Rust, for example, has this amazing project from its community called "rustlings". It guides you through tests written by the community and helps you on making them compile, logical tests pass and so on.

For php there's the PHP School which is very similar to rustlings, but is very extensible and has many community contributed courses about specific modules/features.

But after you learn the syntax you'll need much more. You'll need to see what and how the language is evolving.

Get involved with the language

This is the time to watch talks, go to conferences and watch people coding for hours in front of a camera...

Start contributing to open source projects too!
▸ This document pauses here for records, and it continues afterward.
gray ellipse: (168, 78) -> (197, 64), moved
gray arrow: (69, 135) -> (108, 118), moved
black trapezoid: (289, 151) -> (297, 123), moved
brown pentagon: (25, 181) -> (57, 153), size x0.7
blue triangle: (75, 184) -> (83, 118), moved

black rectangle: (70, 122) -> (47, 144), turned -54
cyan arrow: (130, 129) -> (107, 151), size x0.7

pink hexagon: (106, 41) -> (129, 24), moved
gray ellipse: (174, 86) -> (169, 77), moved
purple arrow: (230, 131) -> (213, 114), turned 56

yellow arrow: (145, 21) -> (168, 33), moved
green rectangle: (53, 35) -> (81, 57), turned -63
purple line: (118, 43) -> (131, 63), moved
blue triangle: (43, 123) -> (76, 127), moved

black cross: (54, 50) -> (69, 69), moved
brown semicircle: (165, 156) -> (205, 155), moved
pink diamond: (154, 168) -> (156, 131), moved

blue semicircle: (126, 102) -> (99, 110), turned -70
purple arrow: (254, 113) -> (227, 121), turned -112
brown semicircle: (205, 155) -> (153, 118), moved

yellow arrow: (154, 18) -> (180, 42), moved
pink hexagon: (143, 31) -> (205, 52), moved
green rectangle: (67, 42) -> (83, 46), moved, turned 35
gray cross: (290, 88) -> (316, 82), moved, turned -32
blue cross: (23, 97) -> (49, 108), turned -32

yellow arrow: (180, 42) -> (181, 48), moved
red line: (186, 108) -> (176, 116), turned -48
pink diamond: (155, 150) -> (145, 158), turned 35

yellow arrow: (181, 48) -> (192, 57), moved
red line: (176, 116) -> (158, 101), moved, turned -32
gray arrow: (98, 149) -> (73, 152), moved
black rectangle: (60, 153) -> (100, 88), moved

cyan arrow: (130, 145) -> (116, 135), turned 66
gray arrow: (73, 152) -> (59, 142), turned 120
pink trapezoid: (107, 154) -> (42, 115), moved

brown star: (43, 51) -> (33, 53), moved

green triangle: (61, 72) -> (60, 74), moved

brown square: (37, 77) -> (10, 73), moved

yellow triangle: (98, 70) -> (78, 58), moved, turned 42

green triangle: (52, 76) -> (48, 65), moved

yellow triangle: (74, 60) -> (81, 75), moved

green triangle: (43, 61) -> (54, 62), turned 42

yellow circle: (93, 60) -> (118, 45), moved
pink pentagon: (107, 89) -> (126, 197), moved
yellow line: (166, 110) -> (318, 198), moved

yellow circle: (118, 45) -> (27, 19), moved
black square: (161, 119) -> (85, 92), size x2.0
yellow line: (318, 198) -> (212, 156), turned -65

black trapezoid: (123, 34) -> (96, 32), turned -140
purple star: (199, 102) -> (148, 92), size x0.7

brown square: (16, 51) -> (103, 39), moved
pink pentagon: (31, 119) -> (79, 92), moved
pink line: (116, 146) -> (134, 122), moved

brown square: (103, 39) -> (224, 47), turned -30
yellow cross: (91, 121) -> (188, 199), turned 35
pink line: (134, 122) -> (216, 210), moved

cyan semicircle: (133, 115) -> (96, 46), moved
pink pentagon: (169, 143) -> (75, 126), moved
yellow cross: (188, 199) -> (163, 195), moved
This is a very easy way to get proficient in your language: contribute, fail code reviews and fix based on feedback from other people...

Connect with the community

Also listen to podcasts, read blogs (or start one!), join reddits. You will learn more and more what people are doing with this language, what is considered normal and what is not.

Find local meetups, or even create one yourself. Talk to real people about real problems.

Explain something you don't know

Browse on stackoverflow, github issues or reddit forums for questions you trully don't know how to answer. Find them, research and answer (or at least try).

Sometimes you will be able to explain things with assertions, sometimes you'll need broader view over things. Try both!

At some point you'll be browsing job opportunities for such language and requirements will simply be matching. The ones that aren't, you'll feed to your discovery and keep moving forward.


I'm glad you made until here, because I'm not trying to BS you. My learning process so far feels quite painful but extremely useful to me.

It also saves me lots of time by guiding me through short questions and answers I need to provide, as I don't have time to invest on a new language as I used to have a couple of years ago ~ sighs.

I truly hope this text was useful to you.